◆ **Records for this exercise**:
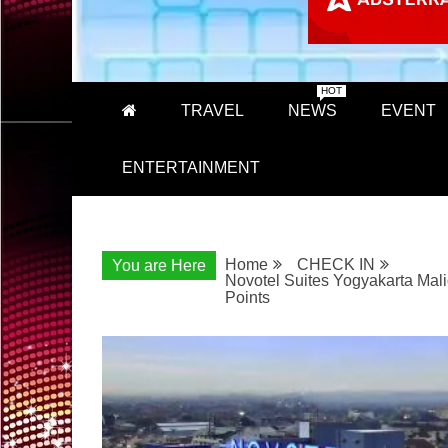
HOT
TRAVEL
NEWS
EVENT
ENTERTAINMENT
Home
CHECK IN
You are Here
Novotel Suites Yogyakarta Ma
Points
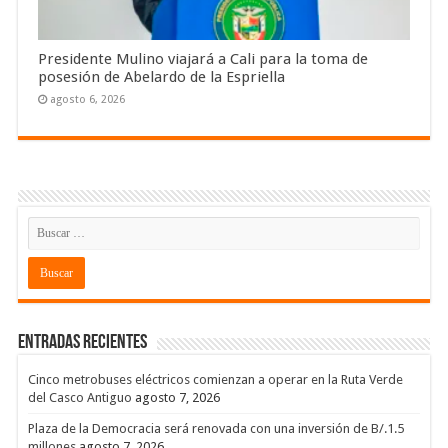
Presidente Mulino viajará a Cali para la toma de
posesión de Abelardo de la Espriella
agosto 6, 2026
Entradas recientes
Cinco metrobuses eléctricos comienzan a operar en la Ruta Verde
del Casco Antiguo
agosto 7, 2026
Plaza de la Democracia será renovada con una inversión de B/.1.5
millones
agosto 7, 2026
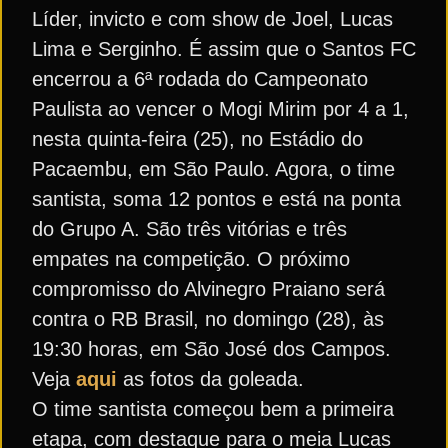
Líder, invicto e com show de Joel, Lucas
Lima e Serginho. É assim que o Santos FC
encerrou a 6ª rodada do Campeonato
Paulista ao vencer o Mogi Mirim por 4 a 1,
nesta quinta-feira (25), no Estádio do
Pacaembu, em São Paulo. Agora, o time
santista, soma 12 pontos e está na ponta
do Grupo A. São três vitórias e três
empates na competição. O próximo
compromisso do Alvinegro Praiano será
contra o RB Brasil, no domingo (28), às
19:30 horas, em São José dos Campos.
Veja
aqui
as fotos da goleada.
O time santista começou bem a primeira
etapa, com destaque para o meia Lucas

◆ **Directions**: Pictures should not appear; only the lines from the start of the listing above to the line containing "Entradas recientes", both ends included, are to be repeated exactly.

◆ **Written answer**:
HOT
TRAVEL
NEWS
EVENT
ENTERTAINMENT
Home
CHECK IN
You are Here
Novotel Suites Yogyakarta Ma
Points
Presidente Mulino viajará a Cali para la toma de
posesión de Abelardo de la Espriella
agosto 6, 2026
Entradas recientes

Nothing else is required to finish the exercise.